First off, let's re-state the observation: when creating sequential GUIDs with a huge time delay -- 60 billion nanoseconds -- between creations, the resulting GUIDs are not sequential.
am I missing something?
You know every fact you need to know to figure out what is going on. You're just not putting them together.
You have a service that provides numbers which are both sequential and unique across all computers in the universe. Think for a moment about how that is possible. It's not a magic box; someone had to write that code.
Imagine if you didn't have to do it using computers, but instead had to do it by hand. You advertise a service: you provide sequential globally unique numbers to anyone who asks at any time.
Now, suppose I ask you for three such numbers and you hand out 20, 21, and 22. Then sixty years later I ask you for three more and surprise, you give me 13510985, 13510986 and 13510987. "Wait just a minute here", I say, "I wanted six sequential numbers, but you gave me three sequential numbers and then three more. What gives?"

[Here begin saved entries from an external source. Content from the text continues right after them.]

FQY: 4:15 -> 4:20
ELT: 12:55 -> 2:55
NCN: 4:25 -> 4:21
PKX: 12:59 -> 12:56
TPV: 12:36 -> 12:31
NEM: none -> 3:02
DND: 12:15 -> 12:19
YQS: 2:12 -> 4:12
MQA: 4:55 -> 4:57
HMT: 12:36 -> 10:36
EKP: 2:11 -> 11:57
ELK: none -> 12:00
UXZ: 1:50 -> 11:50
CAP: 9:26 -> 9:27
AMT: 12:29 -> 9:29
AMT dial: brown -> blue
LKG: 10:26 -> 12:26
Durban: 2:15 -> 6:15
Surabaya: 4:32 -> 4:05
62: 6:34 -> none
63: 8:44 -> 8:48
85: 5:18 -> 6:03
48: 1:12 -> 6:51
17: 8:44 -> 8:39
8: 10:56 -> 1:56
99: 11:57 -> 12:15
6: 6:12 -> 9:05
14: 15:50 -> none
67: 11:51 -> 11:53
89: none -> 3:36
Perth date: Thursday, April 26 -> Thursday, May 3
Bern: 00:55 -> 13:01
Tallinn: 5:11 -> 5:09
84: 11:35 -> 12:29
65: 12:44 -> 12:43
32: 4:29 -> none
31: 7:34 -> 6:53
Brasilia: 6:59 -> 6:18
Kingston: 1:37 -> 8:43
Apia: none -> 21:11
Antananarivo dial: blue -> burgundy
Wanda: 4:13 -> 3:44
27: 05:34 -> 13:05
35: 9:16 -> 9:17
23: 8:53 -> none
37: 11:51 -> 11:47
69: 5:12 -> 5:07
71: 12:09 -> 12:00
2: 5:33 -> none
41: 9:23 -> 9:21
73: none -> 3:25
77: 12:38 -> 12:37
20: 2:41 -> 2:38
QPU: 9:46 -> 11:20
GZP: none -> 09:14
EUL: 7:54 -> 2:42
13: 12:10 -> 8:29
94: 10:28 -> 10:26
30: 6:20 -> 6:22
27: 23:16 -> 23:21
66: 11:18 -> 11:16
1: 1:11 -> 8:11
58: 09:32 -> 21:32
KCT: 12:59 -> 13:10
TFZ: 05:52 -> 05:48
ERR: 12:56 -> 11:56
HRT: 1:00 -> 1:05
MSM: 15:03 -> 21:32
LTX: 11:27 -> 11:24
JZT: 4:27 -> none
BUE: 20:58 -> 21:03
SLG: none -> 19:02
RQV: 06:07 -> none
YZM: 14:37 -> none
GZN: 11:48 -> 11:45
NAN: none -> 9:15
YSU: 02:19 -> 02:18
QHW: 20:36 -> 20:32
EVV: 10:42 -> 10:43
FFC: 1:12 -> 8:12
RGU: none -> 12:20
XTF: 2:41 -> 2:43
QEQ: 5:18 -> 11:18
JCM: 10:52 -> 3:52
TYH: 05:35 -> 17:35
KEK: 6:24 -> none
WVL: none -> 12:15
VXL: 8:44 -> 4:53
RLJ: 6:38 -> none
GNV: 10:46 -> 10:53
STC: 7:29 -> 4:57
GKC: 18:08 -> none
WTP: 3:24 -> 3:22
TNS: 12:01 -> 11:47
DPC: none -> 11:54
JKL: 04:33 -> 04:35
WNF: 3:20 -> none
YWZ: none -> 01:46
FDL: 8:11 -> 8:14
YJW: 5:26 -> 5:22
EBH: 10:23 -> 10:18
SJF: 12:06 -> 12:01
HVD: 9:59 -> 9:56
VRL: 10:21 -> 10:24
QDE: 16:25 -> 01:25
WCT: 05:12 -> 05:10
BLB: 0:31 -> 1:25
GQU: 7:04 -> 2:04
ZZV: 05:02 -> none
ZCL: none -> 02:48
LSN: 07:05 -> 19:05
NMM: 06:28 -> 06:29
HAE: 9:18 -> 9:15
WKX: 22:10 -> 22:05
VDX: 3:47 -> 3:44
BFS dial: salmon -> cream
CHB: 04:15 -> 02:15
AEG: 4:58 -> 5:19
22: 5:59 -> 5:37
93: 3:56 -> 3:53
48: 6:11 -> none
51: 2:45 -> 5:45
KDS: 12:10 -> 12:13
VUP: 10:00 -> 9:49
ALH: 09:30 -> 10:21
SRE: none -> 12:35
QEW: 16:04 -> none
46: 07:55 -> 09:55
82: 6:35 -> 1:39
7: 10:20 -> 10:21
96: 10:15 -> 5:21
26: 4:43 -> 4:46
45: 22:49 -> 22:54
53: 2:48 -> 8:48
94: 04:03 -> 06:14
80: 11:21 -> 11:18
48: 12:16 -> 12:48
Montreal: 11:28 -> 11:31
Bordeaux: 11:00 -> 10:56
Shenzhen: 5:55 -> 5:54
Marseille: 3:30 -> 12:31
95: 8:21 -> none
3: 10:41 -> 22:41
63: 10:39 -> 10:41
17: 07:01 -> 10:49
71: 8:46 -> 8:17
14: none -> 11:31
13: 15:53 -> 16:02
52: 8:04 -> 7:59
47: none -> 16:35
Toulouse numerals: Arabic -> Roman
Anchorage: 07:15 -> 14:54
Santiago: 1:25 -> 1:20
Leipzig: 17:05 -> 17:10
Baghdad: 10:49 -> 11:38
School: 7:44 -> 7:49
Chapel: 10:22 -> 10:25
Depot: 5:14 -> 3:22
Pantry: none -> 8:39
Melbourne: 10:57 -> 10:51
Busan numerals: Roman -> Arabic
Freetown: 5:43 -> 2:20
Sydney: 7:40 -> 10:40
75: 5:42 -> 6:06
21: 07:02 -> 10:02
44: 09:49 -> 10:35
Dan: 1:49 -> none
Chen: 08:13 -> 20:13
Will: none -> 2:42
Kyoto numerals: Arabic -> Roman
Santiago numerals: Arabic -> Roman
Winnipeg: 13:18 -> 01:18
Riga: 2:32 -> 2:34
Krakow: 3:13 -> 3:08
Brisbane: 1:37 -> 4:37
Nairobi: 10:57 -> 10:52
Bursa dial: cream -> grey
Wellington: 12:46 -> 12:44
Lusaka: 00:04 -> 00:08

Well, what do you suppose happened in that intervening 60 years? Remember, you provide this service to anyone who asks, at any time. Under what circumstances could you give me 23, 24 and 25? Only if no one else asked within that 60 years.
Now is it clear why your program is behaving exactly as it ought to?
In practice, the sequential GUID generator uses the current time as part of its strategy to enforce the globally unique property. Current time and current location is a reasonable starting point for creating a unique number, since presumably there is only one computer on your desk at any one time.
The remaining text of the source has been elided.